Can you imagine such a drug staying on the market, despite being very, very good at suppressing allergies for some people? Say you don’t like the use of allergies in that example, or you object to a drug analogy. Can you imagine any other product that is so thoroughly dangerous yet faces very little regulation to improve its safety? We must obtain training, licenses, and insurance to operate motor vehicles. States require vehicles to be titled and registered so it’s always known who owns and who is legally responsible for a vehicle. Many states also require cars be kept in good maintenance condition, so they don’t pollute the environment or pose a threat to others on the road. The legal use of a car also mandates safe speeds, seatbelts, airbags, and other rules and technologies. As a result of decades of incremental safety regulations, auto accident deaths have now fallen so low that they are neck-and-neck with gun deaths. Think of all the regulations over the last 30 or 40 years that have made vehicles as safe as they are now. Indeed, think of the institutional and technological mechanisms which have made flying so safe. Where have the innovations in gun safety been? Why have gun regulations actually become looser in that time?

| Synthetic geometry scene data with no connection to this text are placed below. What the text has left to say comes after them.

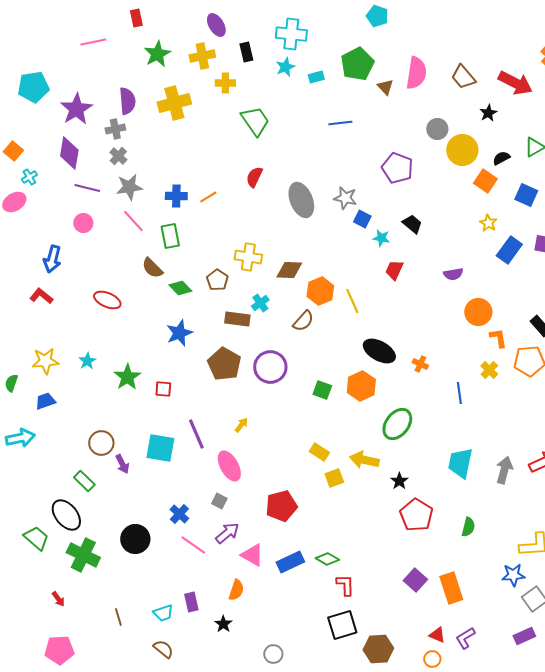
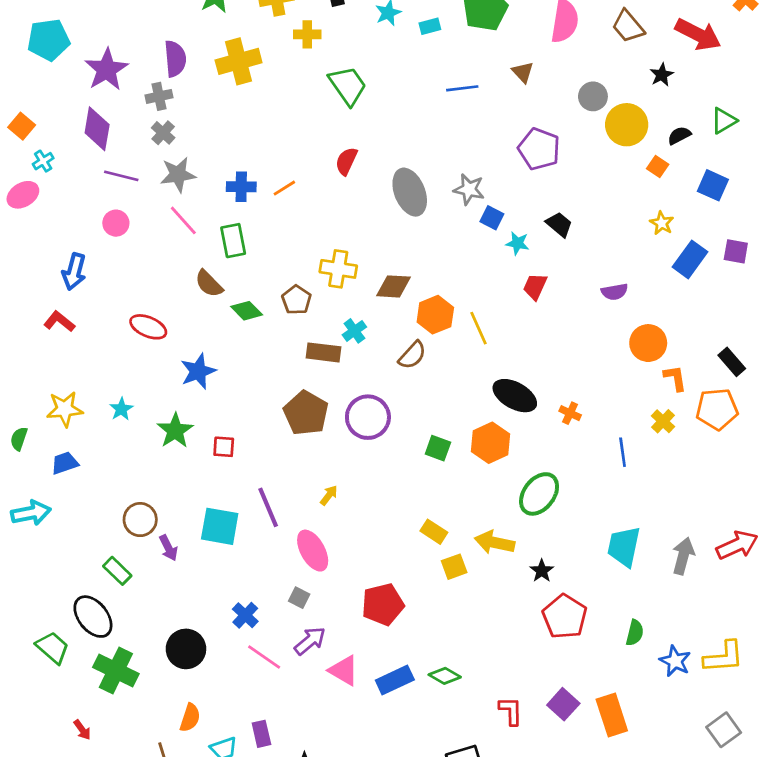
brown triangle: (385, 87) -> (523, 72), moved
orange square: (485, 181) -> (658, 166), size x0.7
blue star: (179, 333) -> (198, 371), moved
blue star: (513, 575) -> (675, 661), moved, turned 30
red L-shape: (345, 585) -> (511, 711), moved
orange semicircle: (236, 590) -> (190, 718), moved

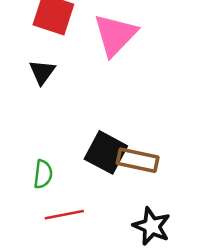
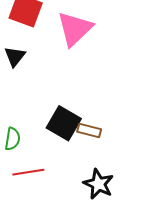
brown rectangle: (138, 160) -> (89, 130), size x0.7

The reason is, of course, the NRA and the gun manufacturers who back it, because their profit margins are more important than public safety.
As much as anti-government activists fear being oppressed by the feds, Orlando gives us a stark reminder of the current status quo. People who have had to create their own sanctuaries in a society that still targets them for oppression cannot even be safe in places they’ve set aside for themselves. They may still fall victim to the whims of a hateful man with a gun, whose murder spree was enabled by a culture and regulatory environment that gives paranoid fantasies of armed revolution over the basic safety of individuals, including those individuals who’ve most commonly faced bigotry and oppression.

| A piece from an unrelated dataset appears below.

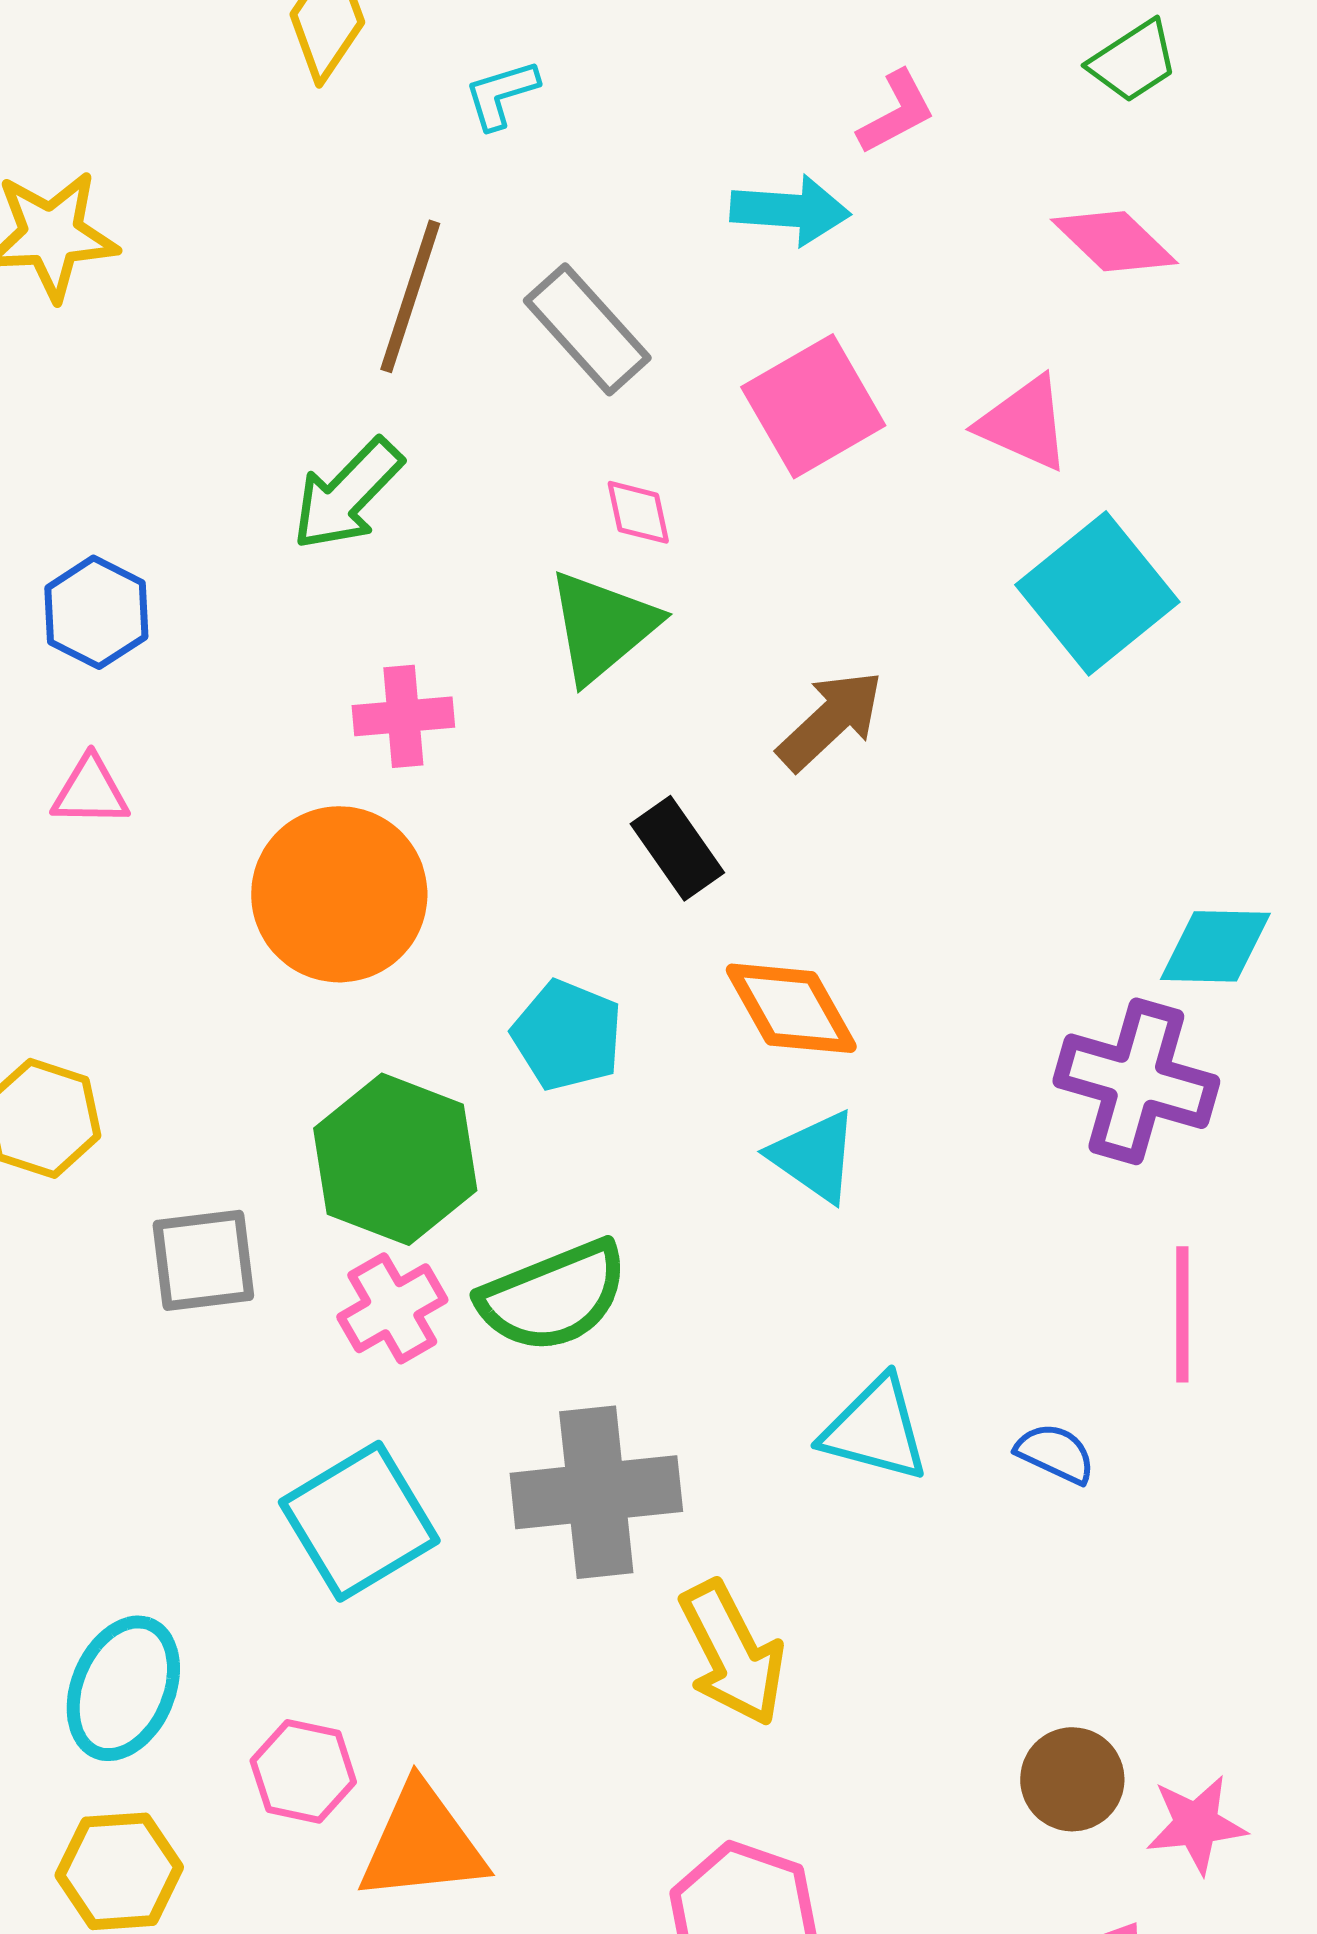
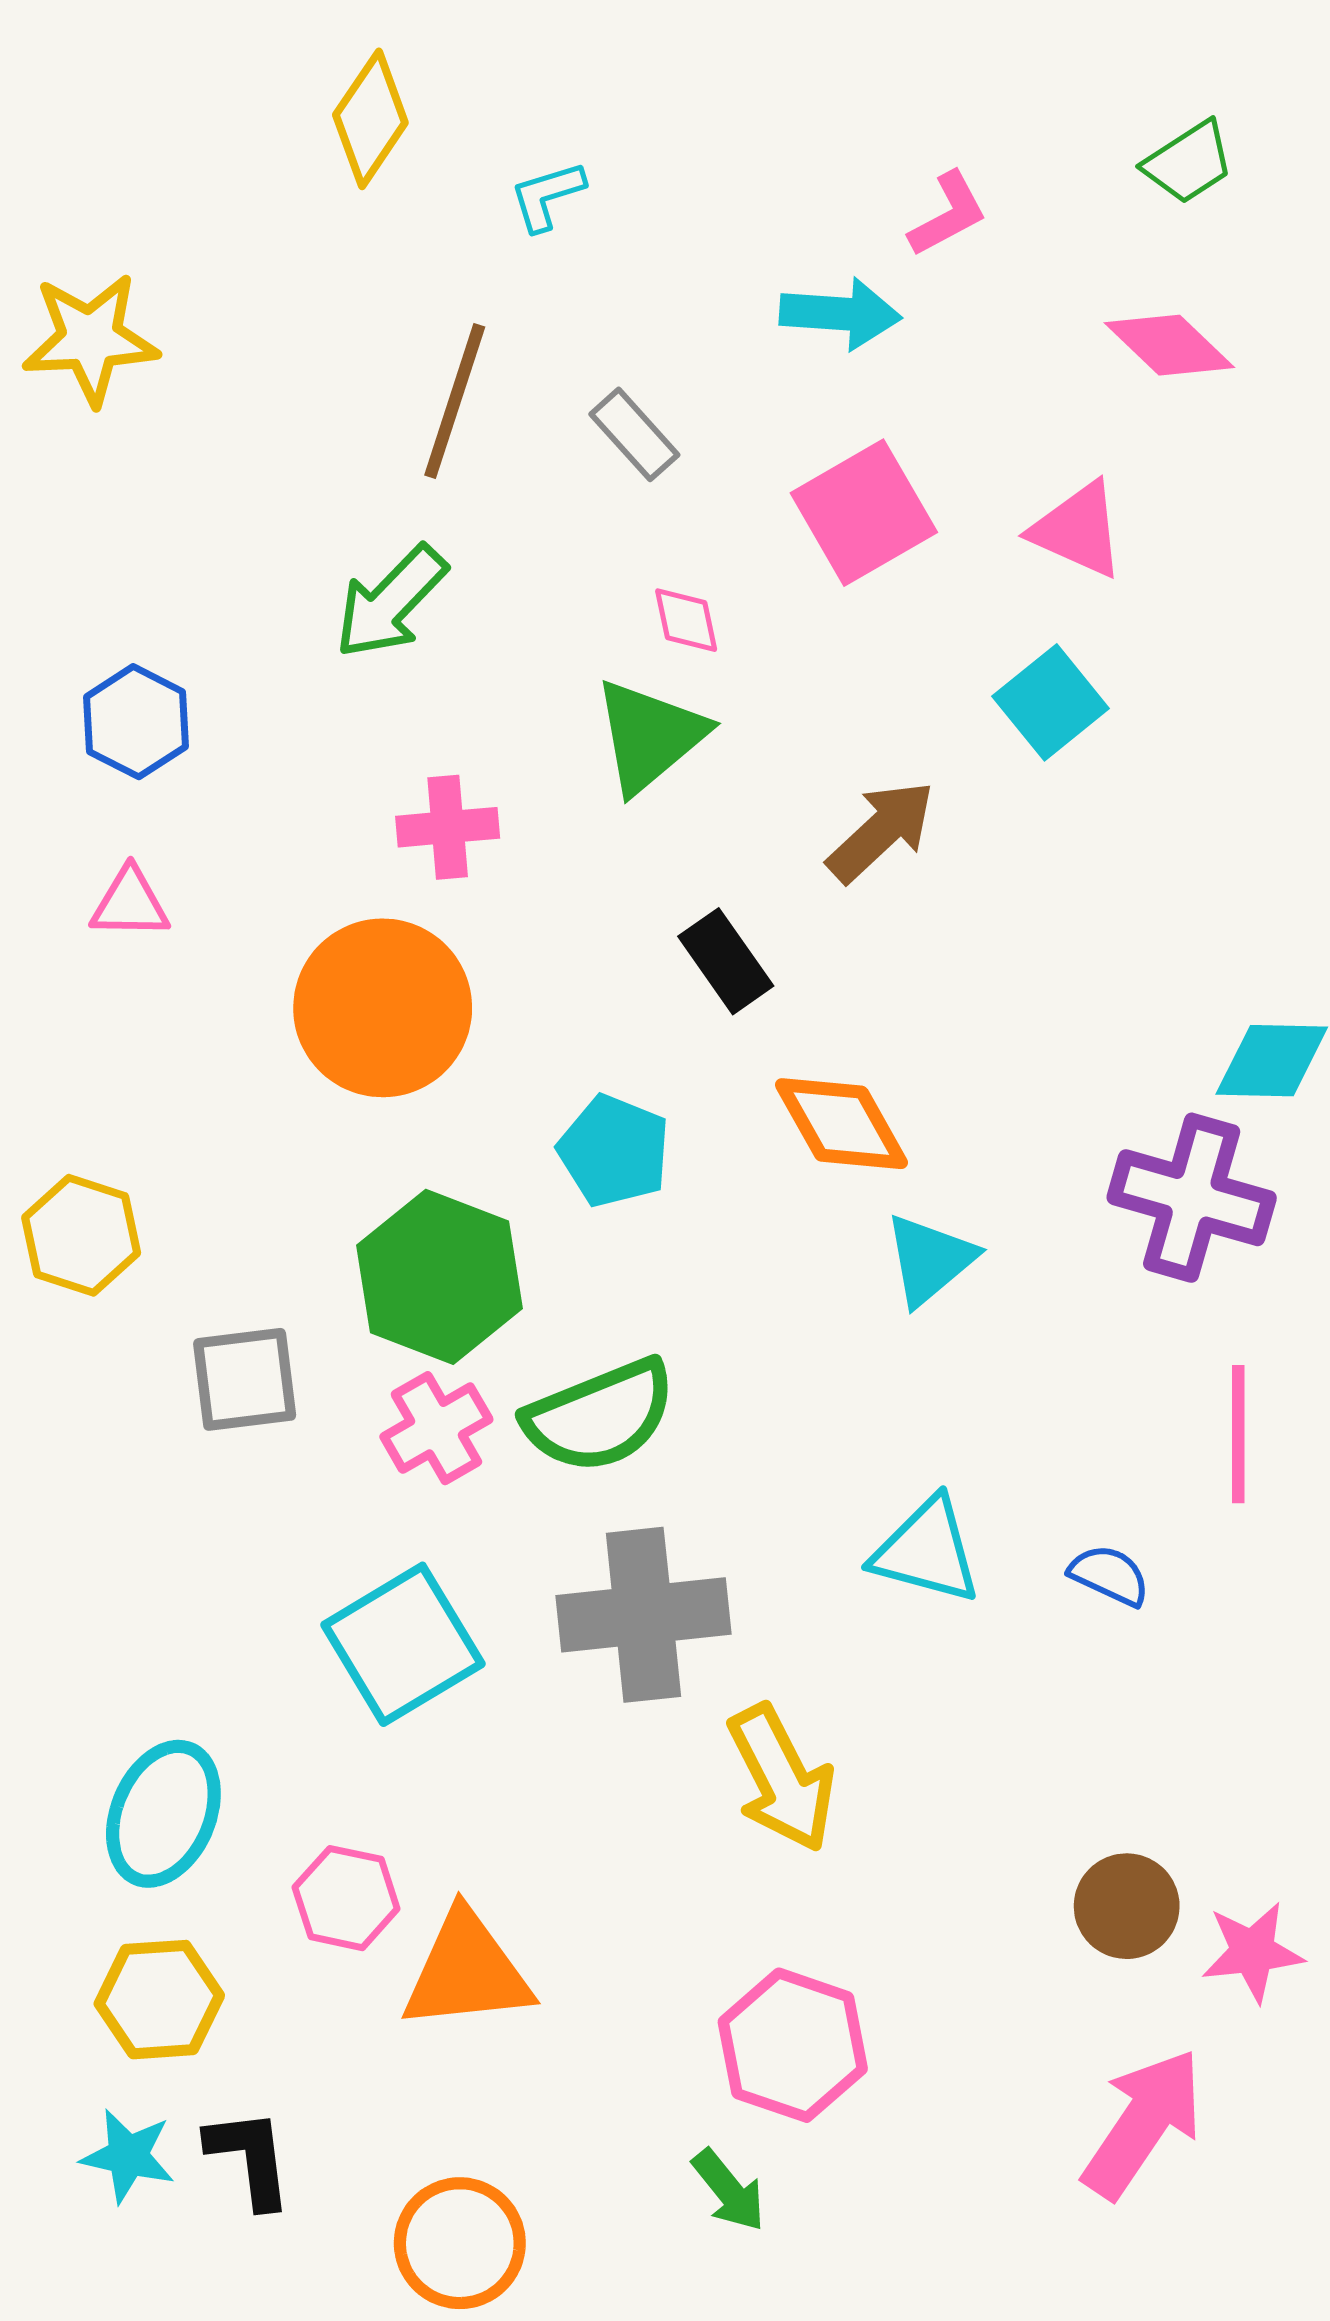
gray rectangle: (587, 329) -> (634, 434), size x0.7
cyan square: (1097, 593) -> (1051, 702), moved, size x0.7
cyan triangle: (814, 1156) -> (930, 1260), moved, turned 45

I don’t expect any substantial reform to happen as a result of this, either, because the people who would need to change their minds for it to happen are the very people who have the least to fear from the government: white men. I can only wonder what the response would be if a gathering of straight white men was summarily massacred by a gun-toting killer. I don’t imagine there would be a renewed push for gun control, though. Instead, more “good guy with a gun” narratives would crop up and we’d fail to learn the lesson yet again.
All this means is that it’s only a matter of time before the title of this post becomes factually inaccurate, and someone with hatred and death on his mind sets a new record.